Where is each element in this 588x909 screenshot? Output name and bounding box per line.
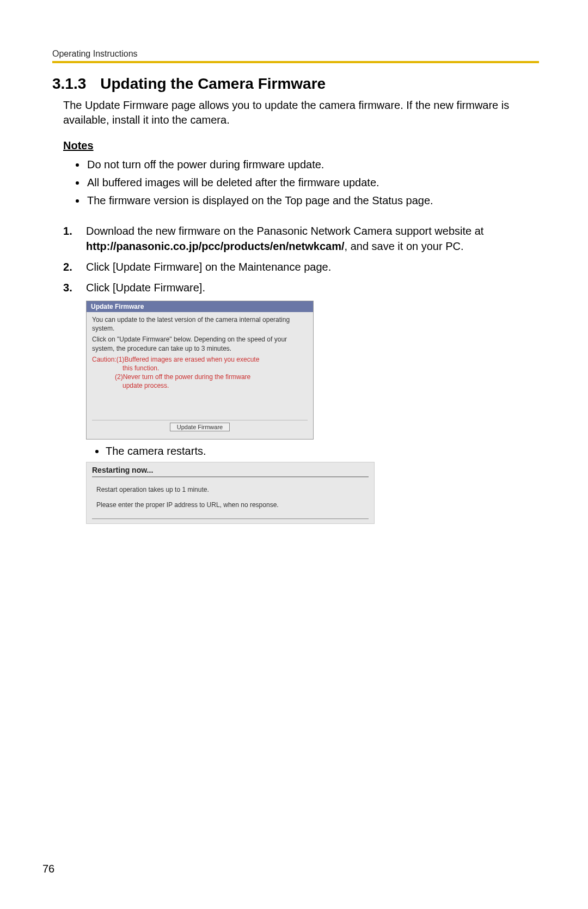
section-title-text: Updating the Camera Firmware	[100, 75, 326, 92]
restarting-rule	[92, 477, 369, 477]
page-number: 76	[42, 863, 54, 875]
step-text: , and save it on your PC.	[345, 240, 464, 252]
caution-text: Buffered images are erased when you exec…	[124, 356, 259, 363]
dialog-button-row: Update Firmware	[92, 423, 308, 434]
running-header: Operating Instructions	[52, 49, 539, 59]
notes-heading: Notes	[63, 139, 539, 152]
sub-bullet-item: The camera restarts.	[106, 445, 539, 457]
restarting-dialog: Restarting now... Restart operation take…	[86, 462, 375, 524]
dialog-caution: Caution:(1)Buffered images are erased wh…	[92, 355, 308, 391]
note-item: The firmware version is displayed on the…	[86, 192, 539, 209]
update-firmware-dialog: Update Firmware You can update to the la…	[86, 301, 314, 440]
caution-text: Never turn off the power during the firm…	[123, 373, 251, 381]
restarting-line: Please enter the proper IP address to UR…	[87, 501, 374, 516]
sub-bullet-list: The camera restarts.	[106, 445, 539, 457]
dialog-separator	[92, 420, 308, 420]
dialog-body: You can update to the latest version of …	[87, 312, 313, 439]
caution-num-inner: (2)	[115, 373, 123, 381]
note-item: All buffered images will be deleted afte…	[86, 174, 539, 191]
caution-label: Caution:	[92, 355, 117, 364]
restarting-line: Restart operation takes up to 1 minute.	[87, 486, 374, 501]
document-page: Operating Instructions 3.1.3Updating the…	[0, 0, 588, 909]
section-heading: 3.1.3Updating the Camera Firmware	[52, 75, 539, 93]
update-firmware-button[interactable]: Update Firmware	[170, 423, 230, 431]
restarting-rule	[92, 518, 369, 519]
dialog-titlebar: Update Firmware	[87, 301, 313, 312]
notes-list: Do not turn off the power during firmwar…	[86, 156, 539, 209]
step-item: Download the new firmware on the Panason…	[63, 223, 539, 254]
intro-paragraph: The Update Firmware page allows you to u…	[63, 98, 539, 127]
step-item: Click [Update Firmware] on the Maintenan…	[63, 259, 539, 274]
note-item: Do not turn off the power during firmwar…	[86, 156, 539, 173]
section-number: 3.1.3	[52, 75, 86, 93]
caution-text: this function.	[92, 364, 308, 373]
step-item: Click [Update Firmware].	[63, 280, 539, 295]
restarting-title: Restarting now...	[87, 462, 374, 477]
caution-num: (2)Never turn off the power during the f…	[92, 373, 308, 381]
caution-text: update process.	[92, 381, 308, 390]
dialog-description: Click on "Update Firmware" below. Depend…	[92, 335, 308, 352]
header-rule	[52, 61, 539, 63]
caution-num: (1)	[117, 356, 125, 363]
dialog-description: You can update to the latest version of …	[92, 315, 308, 333]
steps-list: Download the new firmware on the Panason…	[63, 223, 539, 295]
step-url: http://panasonic.co.jp/pcc/products/en/n…	[86, 240, 345, 252]
step-text: Download the new firmware on the Panason…	[86, 225, 483, 237]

§ About this exercise: An exact restatement of the entries above is needed; no picture may appear in it.

§ Result of this task:
Where is each element in this 588x909 screenshot? Output name and bounding box per line.
section-title-text: Updating the Camera Firmware	[100, 75, 326, 92]
restarting-rule	[92, 477, 369, 477]
page-number: 76	[42, 863, 54, 875]
step-text: , and save it on your PC.	[345, 240, 464, 252]
caution-text: Buffered images are erased when you exec…	[124, 356, 259, 363]
dialog-button-row: Update Firmware	[92, 423, 308, 434]
running-header: Operating Instructions	[52, 49, 539, 59]
notes-heading: Notes	[63, 139, 539, 152]
sub-bullet-item: The camera restarts.	[106, 445, 539, 457]
restarting-dialog: Restarting now... Restart operation take…	[86, 462, 375, 524]
dialog-caution: Caution:(1)Buffered images are erased wh…	[92, 355, 308, 391]
note-item: The firmware version is displayed on the…	[86, 192, 539, 209]
update-firmware-dialog: Update Firmware You can update to the la…	[86, 301, 314, 440]
caution-text: Never turn off the power during the firm…	[123, 373, 251, 381]
restarting-line: Please enter the proper IP address to UR…	[87, 501, 374, 516]
sub-bullet-list: The camera restarts.	[106, 445, 539, 457]
dialog-separator	[92, 420, 308, 420]
dialog-body: You can update to the latest version of …	[87, 312, 313, 439]
caution-num-inner: (2)	[115, 373, 123, 381]
note-item: All buffered images will be deleted afte…	[86, 174, 539, 191]
caution-label: Caution:	[92, 355, 117, 364]
restarting-line: Restart operation takes up to 1 minute.	[87, 486, 374, 501]
document-page: Operating Instructions 3.1.3Updating the…	[0, 0, 588, 909]
section-heading: 3.1.3Updating the Camera Firmware	[52, 75, 539, 93]
update-firmware-button[interactable]: Update Firmware	[170, 423, 230, 431]
restarting-rule	[92, 518, 369, 519]
dialog-titlebar: Update Firmware	[87, 301, 313, 312]
notes-list: Do not turn off the power during firmwar…	[86, 156, 539, 209]
step-item: Download the new firmware on the Panason…	[63, 223, 539, 254]
intro-paragraph: The Update Firmware page allows you to u…	[63, 98, 539, 127]
step-item: Click [Update Firmware] on the Maintenan…	[63, 259, 539, 274]
note-item: Do not turn off the power during firmwar…	[86, 156, 539, 173]
section-number: 3.1.3	[52, 75, 86, 93]
caution-text: this function.	[92, 364, 308, 373]
step-item: Click [Update Firmware].	[63, 280, 539, 295]
restarting-title: Restarting now...	[87, 462, 374, 477]
caution-num: (2)Never turn off the power during the f…	[92, 373, 308, 381]
caution-text: update process.	[92, 381, 308, 390]
dialog-description: Click on "Update Firmware" below. Depend…	[92, 335, 308, 352]
header-rule	[52, 61, 539, 63]
caution-num: (1)	[117, 356, 125, 363]
dialog-description: You can update to the latest version of …	[92, 315, 308, 333]
steps-list: Download the new firmware on the Panason…	[63, 223, 539, 295]
step-url: http://panasonic.co.jp/pcc/products/en/n…	[86, 240, 345, 252]
step-text: Download the new firmware on the Panason…	[86, 225, 483, 237]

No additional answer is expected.